* Exercise details *
Would you please return the lines of the material that contain the word "will"?

· · · · ·

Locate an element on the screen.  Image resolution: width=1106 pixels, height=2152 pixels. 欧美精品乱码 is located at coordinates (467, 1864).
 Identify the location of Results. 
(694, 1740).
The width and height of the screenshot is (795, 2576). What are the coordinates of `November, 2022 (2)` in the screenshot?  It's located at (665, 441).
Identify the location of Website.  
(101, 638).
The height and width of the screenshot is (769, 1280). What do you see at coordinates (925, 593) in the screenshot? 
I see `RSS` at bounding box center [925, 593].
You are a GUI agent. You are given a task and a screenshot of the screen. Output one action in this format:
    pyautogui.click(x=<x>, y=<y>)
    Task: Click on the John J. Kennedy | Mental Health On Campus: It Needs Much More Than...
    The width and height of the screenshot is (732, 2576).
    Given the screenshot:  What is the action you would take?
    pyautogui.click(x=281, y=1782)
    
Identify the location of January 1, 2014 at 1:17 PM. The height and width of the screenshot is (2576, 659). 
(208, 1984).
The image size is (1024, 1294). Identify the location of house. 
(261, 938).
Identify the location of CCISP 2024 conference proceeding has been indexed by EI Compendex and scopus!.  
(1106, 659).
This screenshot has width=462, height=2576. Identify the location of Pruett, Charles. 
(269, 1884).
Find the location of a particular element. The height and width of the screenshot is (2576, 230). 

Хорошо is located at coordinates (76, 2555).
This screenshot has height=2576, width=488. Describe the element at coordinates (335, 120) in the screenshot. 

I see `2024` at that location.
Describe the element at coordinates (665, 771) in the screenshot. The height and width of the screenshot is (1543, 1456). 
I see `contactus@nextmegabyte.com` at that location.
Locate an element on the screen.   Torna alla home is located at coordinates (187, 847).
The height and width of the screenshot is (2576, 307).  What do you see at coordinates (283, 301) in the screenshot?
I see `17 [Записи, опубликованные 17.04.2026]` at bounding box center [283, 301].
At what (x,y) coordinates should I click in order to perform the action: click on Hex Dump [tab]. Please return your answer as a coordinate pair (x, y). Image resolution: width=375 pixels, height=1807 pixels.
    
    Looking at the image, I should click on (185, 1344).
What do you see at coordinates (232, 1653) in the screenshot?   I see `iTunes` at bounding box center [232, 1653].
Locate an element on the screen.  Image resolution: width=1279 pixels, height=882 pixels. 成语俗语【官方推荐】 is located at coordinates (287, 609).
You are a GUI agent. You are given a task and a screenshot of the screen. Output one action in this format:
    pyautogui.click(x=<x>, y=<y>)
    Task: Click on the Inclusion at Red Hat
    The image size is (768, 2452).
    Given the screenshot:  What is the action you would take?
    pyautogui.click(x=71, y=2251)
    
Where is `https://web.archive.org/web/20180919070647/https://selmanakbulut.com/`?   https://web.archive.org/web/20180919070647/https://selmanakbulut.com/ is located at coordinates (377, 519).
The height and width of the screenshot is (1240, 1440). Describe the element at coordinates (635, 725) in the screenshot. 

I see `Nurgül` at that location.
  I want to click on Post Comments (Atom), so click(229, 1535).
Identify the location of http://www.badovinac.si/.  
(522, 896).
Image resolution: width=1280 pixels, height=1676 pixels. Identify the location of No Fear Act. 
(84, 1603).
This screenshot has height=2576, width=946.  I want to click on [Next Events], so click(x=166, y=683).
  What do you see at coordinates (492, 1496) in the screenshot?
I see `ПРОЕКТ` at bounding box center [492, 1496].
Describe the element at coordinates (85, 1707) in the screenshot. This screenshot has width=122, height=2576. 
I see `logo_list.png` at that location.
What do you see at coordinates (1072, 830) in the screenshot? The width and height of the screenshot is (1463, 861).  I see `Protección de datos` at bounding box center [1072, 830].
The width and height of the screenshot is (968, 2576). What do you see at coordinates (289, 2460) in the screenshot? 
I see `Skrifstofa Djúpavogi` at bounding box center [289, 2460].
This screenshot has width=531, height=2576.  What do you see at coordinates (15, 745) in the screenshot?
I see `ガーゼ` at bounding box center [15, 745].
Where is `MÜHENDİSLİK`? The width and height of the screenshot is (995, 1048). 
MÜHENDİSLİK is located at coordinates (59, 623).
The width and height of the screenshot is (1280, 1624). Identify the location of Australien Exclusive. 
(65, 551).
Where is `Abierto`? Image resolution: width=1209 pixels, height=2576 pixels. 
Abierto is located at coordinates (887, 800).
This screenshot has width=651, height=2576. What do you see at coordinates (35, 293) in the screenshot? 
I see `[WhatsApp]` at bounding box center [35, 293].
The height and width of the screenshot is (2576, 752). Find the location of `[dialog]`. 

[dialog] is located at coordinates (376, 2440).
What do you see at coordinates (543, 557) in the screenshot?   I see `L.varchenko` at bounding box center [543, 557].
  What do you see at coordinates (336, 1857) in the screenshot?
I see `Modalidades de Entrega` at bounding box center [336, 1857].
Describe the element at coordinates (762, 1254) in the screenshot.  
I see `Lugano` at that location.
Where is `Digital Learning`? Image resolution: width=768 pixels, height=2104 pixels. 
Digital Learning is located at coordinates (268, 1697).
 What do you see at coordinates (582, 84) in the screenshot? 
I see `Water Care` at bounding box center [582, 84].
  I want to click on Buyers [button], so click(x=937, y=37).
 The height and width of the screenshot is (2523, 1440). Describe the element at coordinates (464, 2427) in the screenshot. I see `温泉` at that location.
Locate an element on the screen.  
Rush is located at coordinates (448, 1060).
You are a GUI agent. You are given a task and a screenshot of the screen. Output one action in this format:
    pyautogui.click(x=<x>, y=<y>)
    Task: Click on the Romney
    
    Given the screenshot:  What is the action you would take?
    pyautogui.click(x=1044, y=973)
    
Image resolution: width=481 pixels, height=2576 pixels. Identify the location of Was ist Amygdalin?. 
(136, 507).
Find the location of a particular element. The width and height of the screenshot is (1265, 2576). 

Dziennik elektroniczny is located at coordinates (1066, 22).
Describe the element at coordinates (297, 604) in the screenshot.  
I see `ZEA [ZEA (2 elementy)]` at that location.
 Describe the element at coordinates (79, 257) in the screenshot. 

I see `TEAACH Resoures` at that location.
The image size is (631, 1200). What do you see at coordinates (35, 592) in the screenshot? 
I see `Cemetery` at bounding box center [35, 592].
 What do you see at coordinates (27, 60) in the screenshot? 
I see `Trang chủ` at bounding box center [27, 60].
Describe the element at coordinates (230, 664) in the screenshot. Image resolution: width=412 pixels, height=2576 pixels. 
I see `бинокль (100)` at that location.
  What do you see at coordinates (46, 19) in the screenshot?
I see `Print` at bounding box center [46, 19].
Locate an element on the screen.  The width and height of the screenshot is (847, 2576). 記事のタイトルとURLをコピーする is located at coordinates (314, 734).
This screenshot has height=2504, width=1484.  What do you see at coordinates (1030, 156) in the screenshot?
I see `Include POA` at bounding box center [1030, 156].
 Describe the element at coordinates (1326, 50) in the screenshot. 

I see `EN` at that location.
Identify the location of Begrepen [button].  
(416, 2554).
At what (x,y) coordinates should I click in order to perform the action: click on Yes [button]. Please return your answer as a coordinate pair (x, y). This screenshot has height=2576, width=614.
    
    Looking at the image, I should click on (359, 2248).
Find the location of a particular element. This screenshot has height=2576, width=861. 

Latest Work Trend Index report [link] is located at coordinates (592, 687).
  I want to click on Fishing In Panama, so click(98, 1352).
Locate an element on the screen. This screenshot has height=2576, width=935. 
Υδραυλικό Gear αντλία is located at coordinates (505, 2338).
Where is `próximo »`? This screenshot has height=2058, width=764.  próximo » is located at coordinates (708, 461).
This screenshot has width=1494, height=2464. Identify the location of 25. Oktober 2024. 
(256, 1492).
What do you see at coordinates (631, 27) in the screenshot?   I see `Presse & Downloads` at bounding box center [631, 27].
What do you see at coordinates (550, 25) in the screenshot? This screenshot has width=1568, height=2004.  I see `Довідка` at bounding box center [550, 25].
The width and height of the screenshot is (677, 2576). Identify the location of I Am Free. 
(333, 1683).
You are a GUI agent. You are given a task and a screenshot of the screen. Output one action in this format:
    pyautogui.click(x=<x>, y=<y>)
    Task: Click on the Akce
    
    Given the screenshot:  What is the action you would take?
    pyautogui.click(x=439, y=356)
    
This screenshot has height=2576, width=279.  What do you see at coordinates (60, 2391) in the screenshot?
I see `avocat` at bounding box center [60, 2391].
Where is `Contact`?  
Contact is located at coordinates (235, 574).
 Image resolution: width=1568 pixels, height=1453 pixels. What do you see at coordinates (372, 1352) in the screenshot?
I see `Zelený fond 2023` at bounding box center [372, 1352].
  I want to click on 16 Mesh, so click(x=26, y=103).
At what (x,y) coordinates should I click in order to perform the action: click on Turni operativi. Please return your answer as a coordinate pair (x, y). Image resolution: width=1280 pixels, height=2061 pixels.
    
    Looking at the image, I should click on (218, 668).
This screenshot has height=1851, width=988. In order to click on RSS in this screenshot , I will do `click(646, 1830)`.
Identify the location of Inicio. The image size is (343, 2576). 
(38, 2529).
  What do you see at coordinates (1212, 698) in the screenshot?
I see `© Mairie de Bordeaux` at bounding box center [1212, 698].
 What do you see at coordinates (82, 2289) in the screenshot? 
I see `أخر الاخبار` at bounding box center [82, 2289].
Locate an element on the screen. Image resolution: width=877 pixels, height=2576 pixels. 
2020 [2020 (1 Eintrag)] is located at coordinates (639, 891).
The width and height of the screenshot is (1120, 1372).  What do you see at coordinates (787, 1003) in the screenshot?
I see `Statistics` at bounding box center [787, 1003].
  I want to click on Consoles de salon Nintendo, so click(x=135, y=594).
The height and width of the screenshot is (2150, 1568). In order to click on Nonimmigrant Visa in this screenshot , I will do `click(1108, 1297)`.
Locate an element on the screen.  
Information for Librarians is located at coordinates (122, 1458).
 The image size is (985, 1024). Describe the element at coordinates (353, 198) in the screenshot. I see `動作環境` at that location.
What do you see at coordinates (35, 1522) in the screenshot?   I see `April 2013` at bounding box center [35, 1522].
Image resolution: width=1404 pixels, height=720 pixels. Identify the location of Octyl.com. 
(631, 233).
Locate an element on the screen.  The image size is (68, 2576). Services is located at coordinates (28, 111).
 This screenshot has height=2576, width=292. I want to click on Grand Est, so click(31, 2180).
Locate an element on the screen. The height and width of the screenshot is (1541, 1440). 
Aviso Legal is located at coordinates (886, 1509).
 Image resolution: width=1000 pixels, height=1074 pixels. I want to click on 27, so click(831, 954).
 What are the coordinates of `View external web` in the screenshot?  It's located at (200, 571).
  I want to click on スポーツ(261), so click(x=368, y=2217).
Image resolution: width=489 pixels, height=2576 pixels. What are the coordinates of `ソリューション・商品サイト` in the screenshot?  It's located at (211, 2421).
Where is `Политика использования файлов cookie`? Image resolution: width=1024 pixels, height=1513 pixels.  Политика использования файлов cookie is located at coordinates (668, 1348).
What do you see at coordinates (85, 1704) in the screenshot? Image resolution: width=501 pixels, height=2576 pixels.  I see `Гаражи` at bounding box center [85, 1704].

· · · · ·

* Exercise output *
This screenshot has height=1851, width=988. In order to click on RSS in this screenshot , I will do `click(646, 1830)`.
The height and width of the screenshot is (2150, 1568). In order to click on Nonimmigrant Visa in this screenshot , I will do `click(1108, 1297)`.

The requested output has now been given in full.